What will be the outcome of the G20 leaders’ summit? - LEVENT YILMAZ

What will be the outcome of the G20 leaders’ summit?

In my previous article I had stated that the G20’s lack of a secretariat and the fact that it does not hold the status of being an international organization, the information that emerged as a result of the summits are not binding. Clearly, beyond finding solutions to common global problems, these summits have turned into a platform for country leaders to come together and solve their bilateral problems. In this sense, it would be quite optimistic to expect any serious progress in areas such as global economy, trade and investment, innovation, environment and energy, employment, women’s empowerment, and development and health, which are all main themes for this year.


Let us take a brief look at what happened since last year’s G20 leaders’ summit.
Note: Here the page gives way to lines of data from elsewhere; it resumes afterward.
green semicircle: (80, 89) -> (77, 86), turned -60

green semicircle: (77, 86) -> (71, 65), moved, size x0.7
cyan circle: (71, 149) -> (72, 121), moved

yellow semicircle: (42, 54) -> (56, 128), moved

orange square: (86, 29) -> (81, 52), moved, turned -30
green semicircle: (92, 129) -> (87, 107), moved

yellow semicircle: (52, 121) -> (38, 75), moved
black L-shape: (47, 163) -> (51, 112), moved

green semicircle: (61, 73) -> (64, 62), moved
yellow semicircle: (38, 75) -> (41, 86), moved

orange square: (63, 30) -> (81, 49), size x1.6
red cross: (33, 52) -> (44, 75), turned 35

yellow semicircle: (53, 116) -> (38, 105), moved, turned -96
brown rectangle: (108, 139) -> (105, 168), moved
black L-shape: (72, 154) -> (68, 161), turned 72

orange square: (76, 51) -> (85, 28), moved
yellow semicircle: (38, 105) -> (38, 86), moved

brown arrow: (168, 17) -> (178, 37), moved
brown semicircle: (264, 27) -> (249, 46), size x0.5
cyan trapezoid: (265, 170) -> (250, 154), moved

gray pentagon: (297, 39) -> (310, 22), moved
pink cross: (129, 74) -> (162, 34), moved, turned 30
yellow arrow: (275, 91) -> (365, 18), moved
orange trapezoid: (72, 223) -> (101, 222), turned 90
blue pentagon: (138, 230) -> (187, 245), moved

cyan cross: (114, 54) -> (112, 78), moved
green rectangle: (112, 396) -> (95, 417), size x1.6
For example, the number of protectionist measures implemented since the last summit has doubled. As many as 80 percent of the policy changes by G20 countries since December 2018 are are detrimental to trade interests apart from the country that imposed them. There is a sharp incline in the number of subventions and tariffs that will prevent trade. All this has led to a cost greater than $1 trillion in global trade. For example, the impact of the U.S.’s protectionist policies on China’s export alone was $335 billion in 2018. This figure was at about $25 billion in mid April 2019. In response to this, China’s protectionist policies affected about a $150-billion portion of U.S. export. While prior to the tariff wars, one-third of China’s total exports went to the U.S., following the tariff wars, this figure plummeted to one-twelfth.

This being the case, countries that are not among the G20 are also resorting to protectionist policies. As G20 countries fail to fulfill their commitments, they increased their measures almost fourfold.


The impact of the trade war between the U.S. and China on the rest of the world is obvious. We remember such tension from the Cold War era. Though a comparison with the risk of close combat at that time is out of the question, the impact of the fight in this era on global welfare is unquestionable. In this sense,the G20 must be prevented from becoming an organization that watches the conflict of interests between the U.S. and China (G2).


I repeatedly emphasized that the G20 will lead to nothing. Yet, it is possible to catch certain clues from the bilateral meetings held by leaders throughout the G20. For example, we can see from the meeting between U.S. President Donald Trump and Chinese President Xi Jinping how the trade wars will evolve. The meeting between Trump and President Recep Tayyip Erdoğan will guide us with respect to the S-400 and F-35 matter. Of course we do not expect these problems to be solved completely. But it is clear that certain messages will be given in terms of interpreting how the process will shape.